Assignment :: Leave no picture in, and give every entry again exactly.

Source data ::
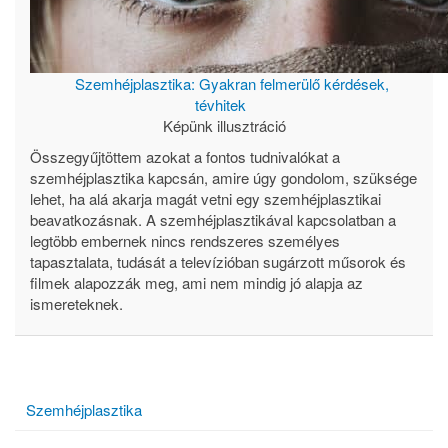
Szemhéjplasztika: Gyakran felmerülő kérdések,
tévhitek
Képünk illusztráció
Összegyűjtöttem azokat a fontos tudnivalókat a
szemhéjplasztika kapcsán, amire úgy gondolom, szüksége
lehet, ha alá akarja magát vetni egy szemhéjplasztikai
beavatkozásnak. A szemhéjplasztikával kapcsolatban a
legtöbb embernek nincs rendszeres személyes
tapasztalata, tudását a televízióban sugárzott műsorok és
filmek alapozzák meg, ami nem mindig jó alapja az
ismereteknek.
Szemhéjplasztika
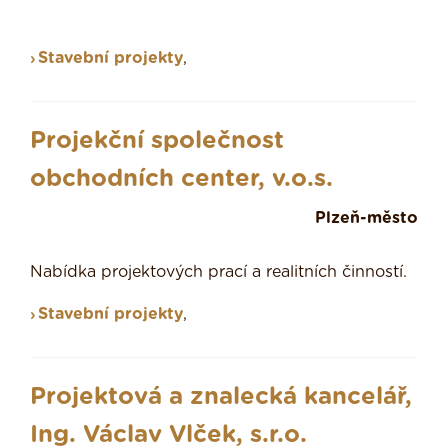
Stavební projekty
,
Projekční společnost
obchodních center, v.o.s.
Plzeň-město
Nabídka projektových prací a realitních činností.
Stavební projekty
,
Projektová a znalecká kancelář,
Ing. Václav Vlček, s.r.o.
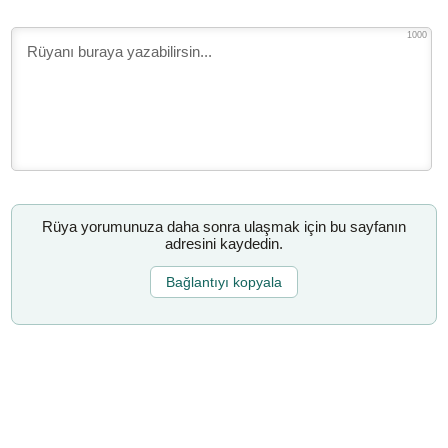
1000
Rüya yorumunuza daha sonra ulaşmak için bu sayfanın
adresini kaydedin.
Bağlantıyı kopyala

Task answer ::
Szemhéjplasztika: Gyakran felmerülő kérdések,
tévhitek
Képünk illusztráció
Összegyűjtöttem azokat a fontos tudnivalókat a
szemhéjplasztika kapcsán, amire úgy gondolom, szüksége
lehet, ha alá akarja magát vetni egy szemhéjplasztikai
beavatkozásnak. A szemhéjplasztikával kapcsolatban a
legtöbb embernek nincs rendszeres személyes
tapasztalata, tudását a televízióban sugárzott műsorok és
filmek alapozzák meg, ami nem mindig jó alapja az
ismereteknek.
Szemhéjplasztika
Stavební projekty
,
Projekční společnost
obchodních center, v.o.s.
Plzeň-město
Nabídka projektových prací a realitních činností.
Stavební projekty
,
Projektová a znalecká kancelář,
Ing. Václav Vlček, s.r.o.
1000
Rüya yorumunuza daha sonra ulaşmak için bu sayfanın
adresini kaydedin.
Bağlantıyı kopyala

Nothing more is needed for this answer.